How to use the 5K training schedule

Think about using this seven-week 5K run training schedule as your guide. It's made for beginners or anyone who wants to do a 5K race. You also can adapt it for a 5K walk.

This 5K training schedule includes a mix of running, walking and resting. This mix helps lower the risk of injury, stress and fatigue. It also can help you enjoy physical activity. Keep in mind, you can run or walk slowly to help your body adjust to this 5K training schedule.

If you'd like to do something besides walking on the walking days, try cross-training. Try exercises such as water running, cycling or rowing.

Under this 5K run training schedule, you'll spend some of your time walking.
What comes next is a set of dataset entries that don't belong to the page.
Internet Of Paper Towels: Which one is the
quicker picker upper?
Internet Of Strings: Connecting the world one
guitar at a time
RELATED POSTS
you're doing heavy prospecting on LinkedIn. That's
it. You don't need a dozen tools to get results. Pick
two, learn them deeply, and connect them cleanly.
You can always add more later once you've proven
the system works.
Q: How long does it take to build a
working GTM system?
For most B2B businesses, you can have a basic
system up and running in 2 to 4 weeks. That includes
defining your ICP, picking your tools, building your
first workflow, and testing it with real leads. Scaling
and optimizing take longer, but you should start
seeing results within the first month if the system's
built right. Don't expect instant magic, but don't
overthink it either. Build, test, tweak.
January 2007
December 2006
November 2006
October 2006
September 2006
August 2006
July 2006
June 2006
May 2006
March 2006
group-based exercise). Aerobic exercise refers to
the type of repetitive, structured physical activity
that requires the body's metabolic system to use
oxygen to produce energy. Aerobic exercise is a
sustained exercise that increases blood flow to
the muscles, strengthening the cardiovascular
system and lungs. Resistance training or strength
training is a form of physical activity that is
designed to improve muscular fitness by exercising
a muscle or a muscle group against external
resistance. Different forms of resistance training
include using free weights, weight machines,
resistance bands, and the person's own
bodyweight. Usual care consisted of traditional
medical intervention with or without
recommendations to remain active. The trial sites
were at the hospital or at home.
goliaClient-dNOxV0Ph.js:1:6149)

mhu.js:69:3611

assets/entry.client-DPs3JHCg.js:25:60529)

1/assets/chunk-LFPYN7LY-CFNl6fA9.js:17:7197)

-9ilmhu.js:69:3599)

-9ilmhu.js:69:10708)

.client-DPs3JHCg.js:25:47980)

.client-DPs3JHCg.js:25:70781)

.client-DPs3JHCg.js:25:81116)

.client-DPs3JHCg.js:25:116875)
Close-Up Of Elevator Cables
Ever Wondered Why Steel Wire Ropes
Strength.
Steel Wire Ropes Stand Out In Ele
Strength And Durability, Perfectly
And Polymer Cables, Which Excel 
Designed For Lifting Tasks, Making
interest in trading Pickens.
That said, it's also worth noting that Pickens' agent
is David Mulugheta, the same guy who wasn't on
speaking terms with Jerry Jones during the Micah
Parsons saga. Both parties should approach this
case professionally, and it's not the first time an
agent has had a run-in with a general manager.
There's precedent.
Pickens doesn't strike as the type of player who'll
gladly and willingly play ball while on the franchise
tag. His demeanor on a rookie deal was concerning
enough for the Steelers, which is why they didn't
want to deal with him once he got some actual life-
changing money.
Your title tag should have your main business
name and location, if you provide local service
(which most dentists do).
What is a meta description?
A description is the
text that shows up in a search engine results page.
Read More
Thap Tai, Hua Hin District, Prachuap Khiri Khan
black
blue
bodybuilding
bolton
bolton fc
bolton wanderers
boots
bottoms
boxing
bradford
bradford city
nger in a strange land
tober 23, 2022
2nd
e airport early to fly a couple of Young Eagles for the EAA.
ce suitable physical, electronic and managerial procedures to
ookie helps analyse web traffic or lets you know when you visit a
For instance, during week one on run/walk days, you'll run for 15 seconds and then walk for 45 seconds, repeating that cycle for 30 minutes.

As the weeks progress, you'll add to the time you run little by little. You'll cut down on the time you walk. Or you can walk the whole time if you're planning to do a 5K walk.

One day a week is a day of rest from exercise. On this schedule, the day is Friday. This gives your muscles time to recover. On Sunday, you can either take another day of rest or enjoy a walk for as long as you'd like. Also take a day of rest the day before your race. On this 5K run training schedule, race day falls on Saturday of your seventh week.